Sel epitel kita, mirip sel kulit, ditantang sang paparan berbagai asal kerusakan sel mirip sinar ultraviolet, serta oleh sebab itu mempertahankan prosedur yg melindungi ciri-ciri sel sangat krusial buat mencegah munculnya tumor. dalam konteks inilah para peneliti VHIO sudah menemukan bahwa mikroprotein pTINCR memainkan kiprah mendasar sebagai penjaga ciri-ciri sel, mempromosikan diferensiasi sel dan melindungi kita dari kanker.
pTINCR, mikroprotein antitumor
Mikroproteom, yaitu perpaduan mikropeptida atau mikroprotein yg diproduksi sel kita, masih sedikit bidang yg dieksplorasi. sampai saat ini, hanya fungsi asal sebagian kecil mikroproteom kita yang diketahui, namun memiliki potensi besar buat mengubah poly kerangka berpikir waktu ini pada pengobatan kanker. Dr. María Abad dan timnya telah bekerja selama beberapa tahun buat menemukan mikroprotein baru, tahu manfaatnya serta mengkaji kemungkinan penerapannya dalam bidang pengobatan kanker.
dalam pekerjaan ini, tim yg dipimpin oleh Dr. Abad berangkat buat menemukan peran galat satu mikroprotein ini, pTINCR, yg mereka tunjukkan diekspresikan pada poly epitel. dengan demikian, dengan memakai model sel dan tikus yg berbeda serta sampel yang berasal asal pasien, mereka dapat menunjukkan bahwa pTINCR artinya pemicu primer diferensiasi epitel dan memungkinkan sel tumor, yang kehilangan identitasnya selama keganasannya, buat menerima pulang ciri normal. jaringan epitel.
“biasanya tumor menyingkirkan apa yang merugikan mereka. Kami sudah dapat memverifikasi bahwa di tumor pasien dengan karsinoma kulit, mikroprotein ini hilang sebagian atau seluruhnya. Selain itu, hilangnya ekspresi berkorelasi menggunakan hilangnya identitas epitel dan peningkatan keganasan di sel tumor yg asal berasal kanker jenis ini. seluruh ini memberi tahu kita bahwa mikroprotein ini memainkan peran krusial dalam penekanan tumor” , kentara Dr. Olga Boix, yg telah sebagai penulis pertama asal karya yang sekarang diterbitkan.

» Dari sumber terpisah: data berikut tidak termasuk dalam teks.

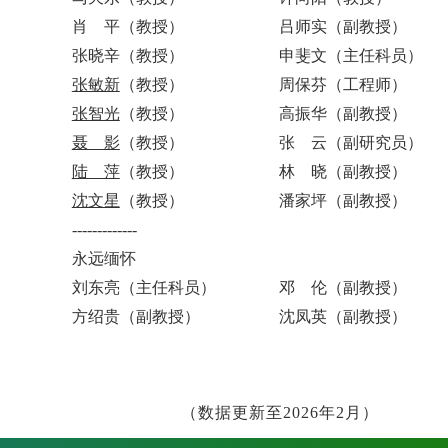
肖 平（教授）
吕师实
（
副教授
）
张晓辛（教授）
申斐文
（
主任科员
）
张敏新
（教授）
周保芬
（
工程师
）
张智光
（教授）
高振华
（
副教授
）
聂 影
（教授）
张 云
（
副研究员
）
陆 萍
（教授）
林 晓
（副教授）
沈文星
（教授）
潘家坪
（副教授）
-------------
永远缅怀
刘东亮（主任科员）
邓 伦（副教授）
方绍贵（副教授）
沈凤英（副教授）
（数据更新至2026年2月）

akibat yg diperoleh dengan penelitian ini memberikan bahwa Bila mikroprotein ini digabungkan balik , tumor sebagai kurang proaktif. Ini diverifikasi dalam contoh binatang yang dicangkokkan sel tumor berasal pasien, yang dikenal sebagai PDX. “pada contoh ini, saat kami memperkenalkan pTINCR, tumor tumbuh lebih sedikit dan memiliki ciri yang kurang ganas. oleh sebab itu, kami percaya bahwa ini mampu menjadi target yang menarik untuk dikerjakan guna membuatkan pengobatan baru yang membantu banyak sekali jenis tumor, sebab prosedur dedifferensiasi ini terdapat di hampir semua jenis kanker. Faktanya, jumlah protein ini memungkinkan kita memprediksi prognosis di banyak jenis tumor, seperti kanker pankreas atau paru-paru.”tutup Dr. Abad.